The relationship between measurement uncertainty and preparation uncertainty has never been experimentally demonstrated in quantum mechanics, however, physicists in Europe have shown it to be equivalent and confirmed a theoretical prediction that a minimum level of uncertainty must always result when a measurement is made on a quantum object.
The famous double-slit thought experiment exists because of wave–particle duality in quantum mechanics. If the trajectories of a particle are observed such that it is known which slit each particle travelled through, no interference pattern is seen.
In 2014, Patrick Coles and colleagues at the National University of Singapore showed theoretically that measurement uncertainty and preparation uncertainty were equivalent.
Guilherme Xavier at colleagues at Linköping University in Sweden set out to test the theoretical prediction that a minimum level of uncertainty must always result when a measurement is made on a quantum object.

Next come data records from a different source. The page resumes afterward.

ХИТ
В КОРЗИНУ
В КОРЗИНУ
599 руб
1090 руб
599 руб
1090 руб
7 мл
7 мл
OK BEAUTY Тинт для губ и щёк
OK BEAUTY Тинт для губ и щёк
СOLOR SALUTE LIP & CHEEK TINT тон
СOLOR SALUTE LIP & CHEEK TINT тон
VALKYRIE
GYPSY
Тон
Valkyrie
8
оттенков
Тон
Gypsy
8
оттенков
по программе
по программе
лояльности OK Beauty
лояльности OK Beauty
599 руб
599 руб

The team sent highly attenuated, mostly single-photon laser pulses in two possible orthogonal orbital angular momentum states down an optical fibre to an input beamsplitter.

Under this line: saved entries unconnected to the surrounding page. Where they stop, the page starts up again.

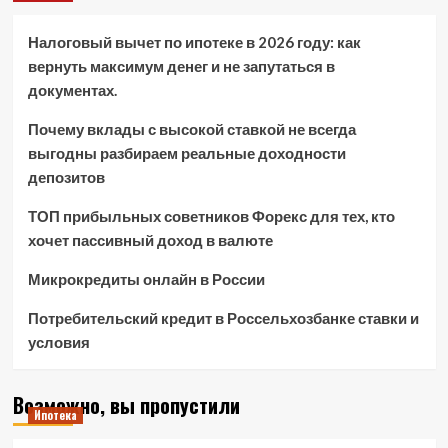
Налоговый вычет по ипотеке в 2026 году: как
вернуть максимум денег и не запутаться в
документах.
Почему вклады с высокой ставкой не всегда
выгодны разбираем реальные доходности
депозитов
ТОП прибыльных советников Форекс для тех, кто
хочет пассивный доход в валюте
Микрокредиты онлайн в России
Потребительский кредит в Россельхозбанке ставки и
условия
Возможно, вы пропустили
Ипотека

By placing a second modulator before a tunable beamsplitter and adjusting the phase with which the two paths met, it was possible to control the extent to which the second beamsplitter actually behaved as a beamsplitter.
The results were consistent with the 2014 theoretical prediction by Coles and colleagues.
The Linköping team plans to develop practical applications of its technology and look at the implementation of some actual quantum communication protocols.
The experiment confirms an important prediction that has been in the literature for over a decade.